The Group addresses markets in Australia, Indonesia and Vietnam via joint ventures and associates. 

2011 - 2014

The Group discontinued Singapore Sports Medicine Centre at Novena in FY10. 

Between FY11~FY14, the Group registered operating losses due to start-up cost, wholly owned subsidiaries losses, Redeemable Convertible Preference Shares, China joint venture disposal, impairments and restructuring. 

Management was changed in Dec-2013 to strengthen organisation's leadership.

Financial  (Fiscal Year December)

Revenue peaked at $95M in FY19 with pandemic slowing her growth momentum in FY20. 1Q21 signal that revenue growth is recovering but strength of improvement is still uncertain. 

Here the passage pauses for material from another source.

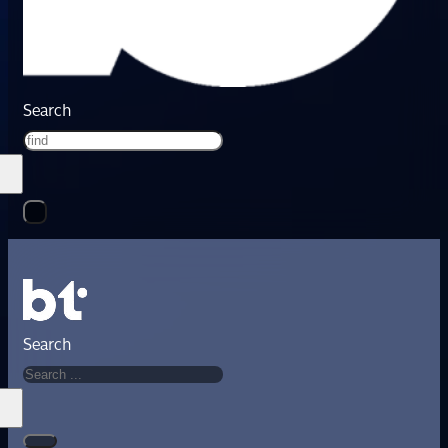
Search
Search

Revenue growth were driven by a combination of new business entry via acquisitions and organic business development. In FY17, the firm established a foothold in paediatrics and entered the Vietnam market.

In FY18, SMG with CHA Healthcare (Korea) collaborated to enter the Australian market. The firm also acquired an 85% stake in SW1 an aesthetic, plastic surgery & medical spa clinic. 

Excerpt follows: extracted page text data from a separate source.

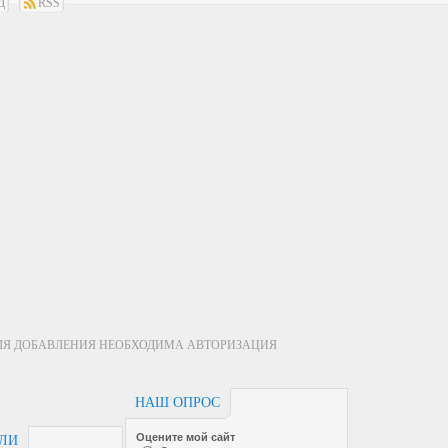
Д
RSS
ЛЯ ДОБАВЛЕНИЯ НЕОБХОДИМА АВТОРИЗАЦИЯ
НАШ ОПРОС
Оцените мой сайт
ЕЛИ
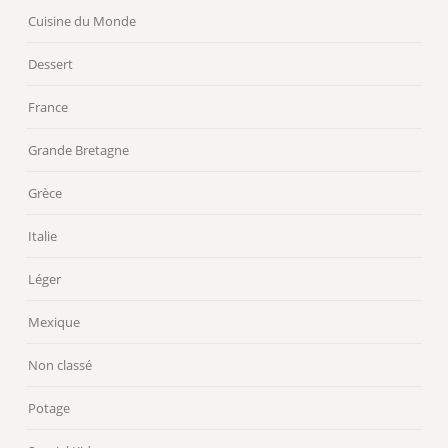
Cuisine du Monde
Dessert
France
Grande Bretagne
Grèce
Italie
Léger
Mexique
Non classé
Potage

These activities were funded by CHA Healthcare $15M investment and $11M via rights issue.

Gross and operating margin declined from more than 60% to 44% average presently. Expense have also stabilised at 27.4%.

Diagnostic & Aesthetics margin surpassed Health in FY13 but appear to be soften since FY18. 

Risk

Balance sheet is relatively healthy with current ratio of 1.2 and Z-score of 3.4 as of FY20. However, there are $124M of goodwill in her books which could potentially weaken the balance sheet if the firm is unable to generate consistent positive cash flow. 

In FY20, a $3M impairment was made for three Paediatrics clinics acquired in 2017 due to declining earning.

Opinion

SMG NAV is $0.32 while NTA is only $0.06 due to goodwill. In FY19 and FY20, NTA appear to be gaining in value. Share price at time of writing is $0.305.

Since FY17, profit have increased from $8M to $13M in FY19 with net margin of between 12% to 15%. FY20 is coloured by the pandemic, but nevertheless chalked up a net profit of $9M or 10% margin.

While business is profitable; the present 'danger' of goodwill impairment will continue to cloud results, like in FY20.